• MATERIAL SUPPLIED:

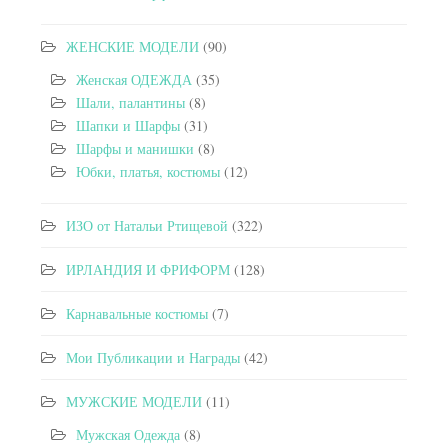
ЖЕНСКИЕ МОДЕЛИ
(90)
Женская ОДЕЖДА
(35)
Шали, палантины
(8)
Шапки и Шарфы
(31)
Шарфы и манишки
(8)
Юбки, платья, костюмы
(12)
ИЗО от Натальи Ртищевой
(322)
ИРЛАНДИЯ И ФРИФОРМ
(128)
Карнавальные костюмы
(7)
Мои Публикации и Награды
(42)
МУЖСКИЕ МОДЕЛИ
(11)
Мужская Одежда
(8)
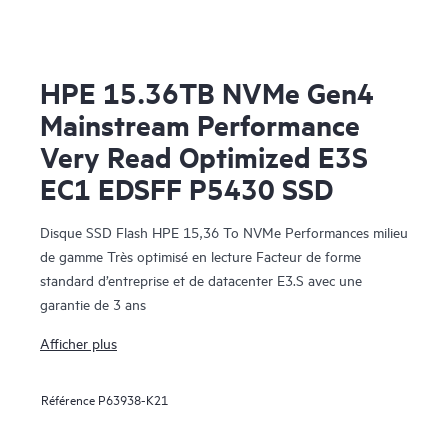
HPE 15.36TB NVMe Gen4
Mainstream Performance
Very Read Optimized E3S
EC1 EDSFF P5430 SSD
Disque SSD Flash HPE 15,36 To NVMe Performances milieu
de gamme Très optimisé en lecture Facteur de forme
standard d’entreprise et de datacenter E3.S avec une
garantie de 3 ans
Afficher plus
Référence
P63938-K21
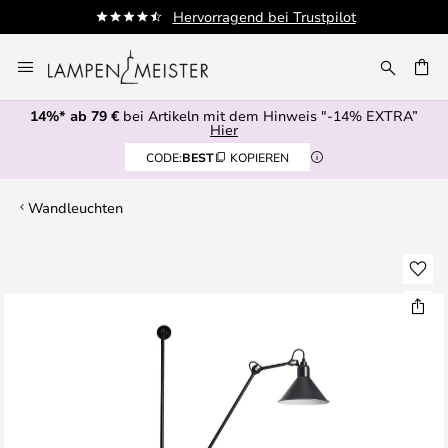
Hervorragend bei Trustpilot
Zum
Inhalt
E
springen
14%* ab 79 €
bei Artikeln mit dem Hinweis "-14% EXTRA”
Hier
CODE:
BEST
KOPIEREN
Wandleuchten
Zum
Ende
der
Bildgalerie
springen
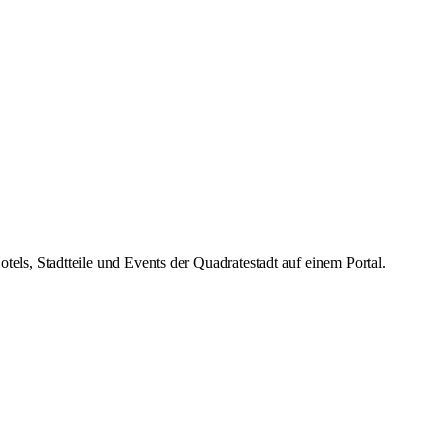
s, Stadtteile und Events der Quadratestadt auf einem Portal.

• WHAT IS REQUIRED:
Write the data out again word for word; leave the pictures behind.

• ANSWER FOR THE TASK:
ЖЕНСКИЕ МОДЕЛИ
(90)
Женская ОДЕЖДА
(35)
Шали, палантины
(8)
Шапки и Шарфы
(31)
Шарфы и манишки
(8)
Юбки, платья, костюмы
(12)
ИЗО от Натальи Ртищевой
(322)
ИРЛАНДИЯ И ФРИФОРМ
(128)
Карнавальные костюмы
(7)
Мои Публикации и Награды
(42)
МУЖСКИЕ МОДЕЛИ
(11)
Мужская Одежда
(8)
HPE 15.36TB NVMe Gen4
Mainstream Performance
Very Read Optimized E3S
EC1 EDSFF P5430 SSD
Disque SSD Flash HPE 15,36 To NVMe Performances milieu
de gamme Très optimisé en lecture Facteur de forme
standard d’entreprise et de datacenter E3.S avec une
garantie de 3 ans
Afficher plus
Référence
P63938-K21
Hervorragend bei Trustpilot
Zum
Inhalt
E
springen
14%* ab 79 €
bei Artikeln mit dem Hinweis "-14% EXTRA”
Hier
CODE:
BEST
KOPIEREN
Wandleuchten
Zum
Ende
der
Bildgalerie
springen
s, Stadtteile und Events der Quadratestadt auf einem Portal.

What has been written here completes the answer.